Personal Training Client Agreement
In consideration of my being able to participate in the a Personal Training Program, I understand that I must purchase a single or package of training session(s) and must read, agree to and sign this agreement where I assume the risks for participation, waive of liability, and personal training policies and procedures.
I understand that the program is voluntary and that a Personal Trainer will develop and guide me through my exercise program. I represent that I will complete the health history form accurately and completely including disclosure of any prescribed medications I am taking and any exercise or diet limitations I am aware of or have been informed of by my doctor. During the program if my medications, condition, or medical limitations should change, I will notify the Trainer. I understand that it is recommended that I
have a yearly physical or more frequent physical examination and consultation with my physician as to physical activity and diet so I am aware of what is appropriate for me. I acknowledge that I have either had a physical exam and have been given my physician’s permission to participate or I have decided to participate without approval of my physician.
I understand that a Trainer will review my health history form but that a Trainer is not a physician and cannot replace the advice and expertise of a physician.

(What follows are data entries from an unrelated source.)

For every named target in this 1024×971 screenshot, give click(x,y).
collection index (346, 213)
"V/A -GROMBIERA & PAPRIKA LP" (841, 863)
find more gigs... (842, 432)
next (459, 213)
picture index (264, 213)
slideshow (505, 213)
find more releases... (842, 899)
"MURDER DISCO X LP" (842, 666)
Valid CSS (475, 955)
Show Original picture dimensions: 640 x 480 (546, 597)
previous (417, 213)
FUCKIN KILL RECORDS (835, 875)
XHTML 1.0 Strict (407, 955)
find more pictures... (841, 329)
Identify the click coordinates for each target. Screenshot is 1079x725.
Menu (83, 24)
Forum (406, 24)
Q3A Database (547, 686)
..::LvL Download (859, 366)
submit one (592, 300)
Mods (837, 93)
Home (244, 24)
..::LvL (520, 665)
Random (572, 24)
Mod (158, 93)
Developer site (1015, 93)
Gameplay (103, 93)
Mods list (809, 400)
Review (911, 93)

I understand that I have the complete right to stop or decrease exercise at any time during a session and that it is my obligation to inform the Trainer of any symptoms such as fatigue, shortness of breath or chest discomfort.
I realize that participation in the program including but not limited to exercising, use of exercise equipment and strenuous exertion (strength training) all of which increase heart rate and body temperature.

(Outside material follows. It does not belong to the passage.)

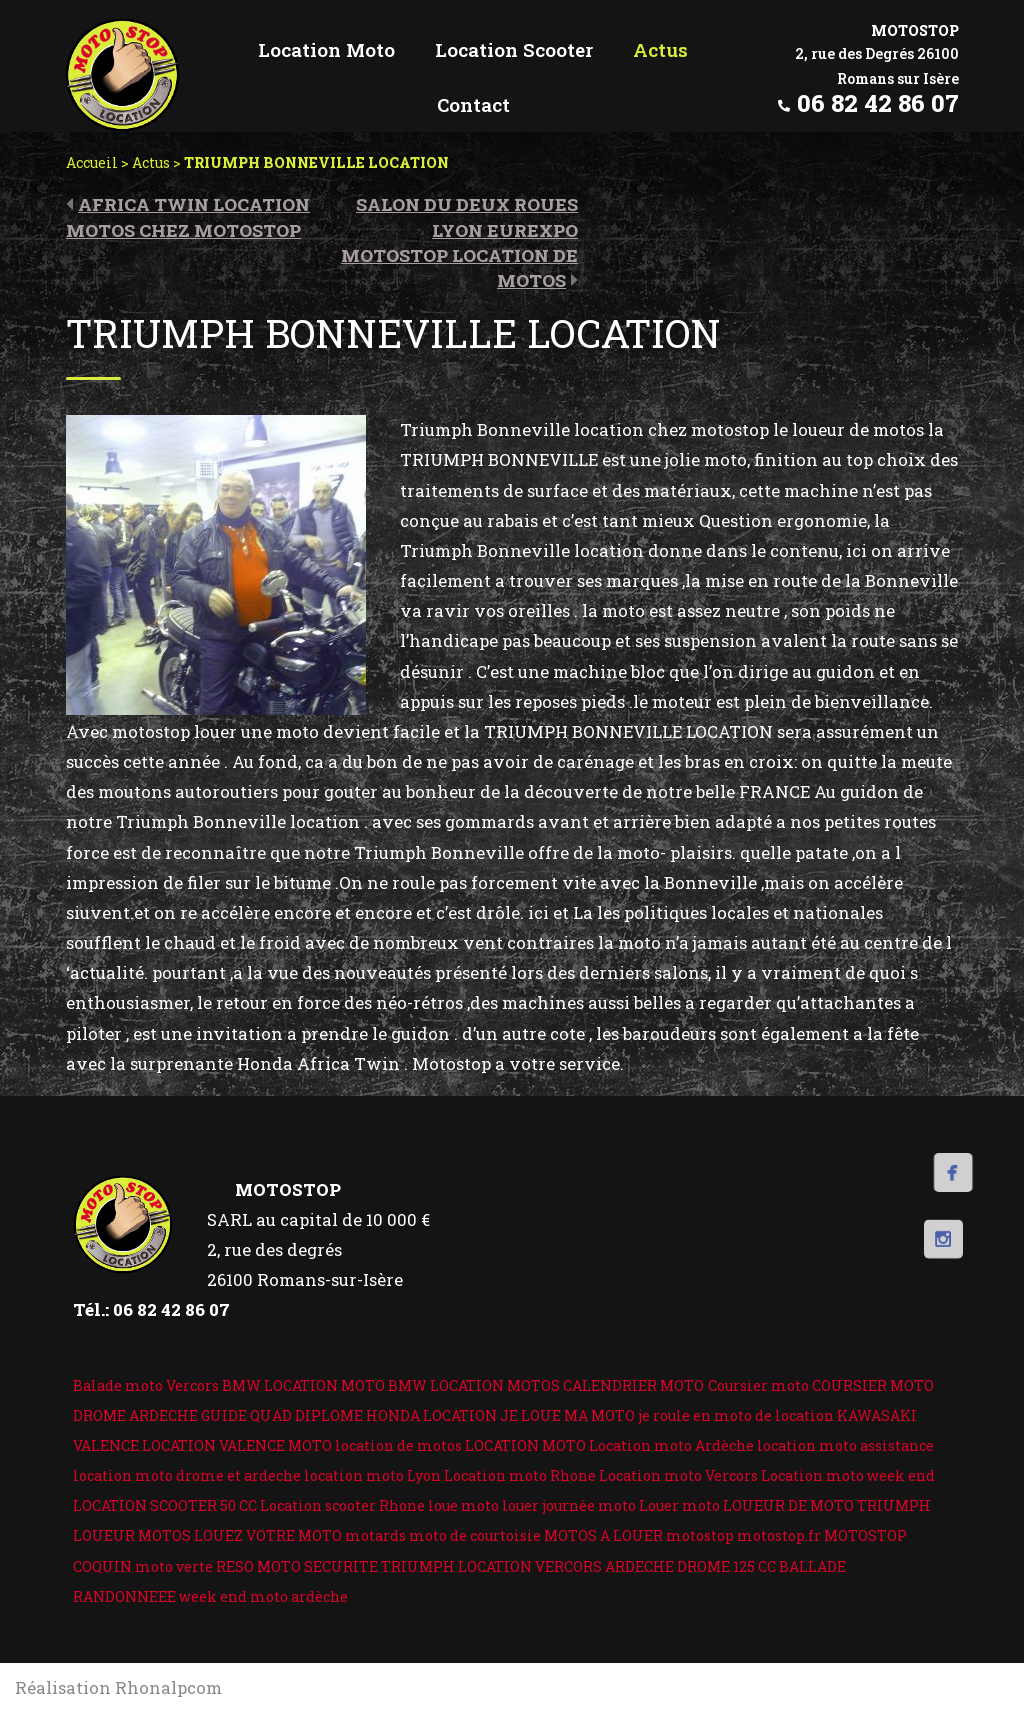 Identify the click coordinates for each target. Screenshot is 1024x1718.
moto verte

I understand that exercise involves certain risks, including but not limited to, serious neck and spinal injuries resulting in complete or partial paralysis, heart attack, stroke or even death. Also, injuries could occur to bones, joints or muscles. Slips, falls, and unintended loss of balance could result in muscular, neurological, orthopedic or other bodily injury. I understand that part of the risk involved in undertaking any activity or program is relative to my own state of fitness or health (physical, mental, or emotional) and to the awareness, care and skill which I conduct myself in that activity or program.
Knowing the material risks and appreciating, knowing and reasonably anticipating that other injuries are a possibility, I hereby expressly assume all of the delineated risks of injury, all other possible risk of injury, and even risk of possible death, which could occur by reason of my participation.
I do hereby waive, release and forever discharge to B.Fit from any and all responsibilities or liability for any present and future injuries or damages resulting or arising from my participation in any activities including but not limited to exercise, personal training or use of the equipment including any injuries and damages caused by the negligent act or omission of any of those persons or entities mentioned above.
Payments, Refunds and Cancellations
I understand that Bfit Long Island must be informed of a cancellation 12 hours prior to a session or I will be charged in full. I am aware that all sessions must be paid in full prior to when the session is to occur. I acknowledge that any session packages must be used within 60 days of purchase or will be forfeited. A refund will only be given to me if it fits in the parameters of the above mentioned agreement. Rates are subject to change, however rates cannot be changed against already purchased sessions.Please sign using a stylus, your mouse, or your finger below to authorize this contract. By electronically signing this document, you agree to the terms established above.